Healthcare

The Fat Tax: How Much is Too Much?

By: Ryan Holland

A recent blog post in the Washington Post discussed the potential of Denmark’s new fat tax. The tax is about $6 per pound of saturated fat- the stuff of butter, red meat, cream, cheese, basically anything that’s deliciously greasy.

Certainly the tax will bring in some much-needed revenue, but will it actually change eating habits? Probably not. Spending on food is highly inelastic (since there are no substitutes for eating) and unhealthy foods, sadly, are usually the cheapest.

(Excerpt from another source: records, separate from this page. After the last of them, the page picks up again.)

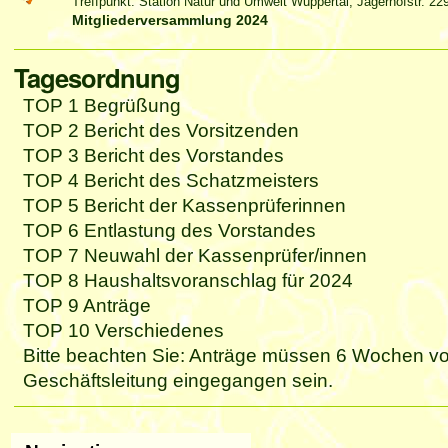
Treffpunkt: Station Natur und Umwelt Wuppertal, Jägerhofstr. 22
Mitgliederversammlung 2024
Artikelaktionen
Tagesordnung
TOP 1 Begrüßung
TOP 2 Bericht des Vorsitzenden
TOP 3 Bericht des Vorstandes
TOP 4 Bericht des Schatzmeisters
TOP 5 Bericht der Kassenprüferinnen
TOP 6 Entlastung des Vorstandes
TOP 7 Neuwahl der Kassenprüfer/innen
TOP 8 Haushaltsvoranschlag für 2024
TOP 9 Anträge
TOP 10 Verschiedenes
Bitte beachten Sie: Anträge müssen 6 Wochen vo
Geschäftsleitung eingegangen sein.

If you assume that most people who consume unhealthy foods on a regular basis are doing so because they are minimizing costs, then the only way to change eating behavior is to tax fatty food until it is more expensive than fresher, healthier food.

Several studies mentioned in the article have confirmed that taxes on food have to be relatively high to change behavior. One study found that a tax on soda would have to be at least one cent per ounce to reduce consumption, which would mean a rate as high as 100 percent for generic brand 2-liters. Another found that a 50 percent tax on solid foods reduces consumption by only 3 percent.

The main problem with such high taxes on unhealthy food is that it disproportionately affects lower class eaters. We know that poverty is positively correlated with unhealthy eating, but the elasticity of demand is less understood. If the poor eat fatty foods because they are cheapest, a high enough fat tax should change behavior. If on the other hand they eat poorly out of habit, taste preference, or culture, a fat tax may only be a regressive source of federal income.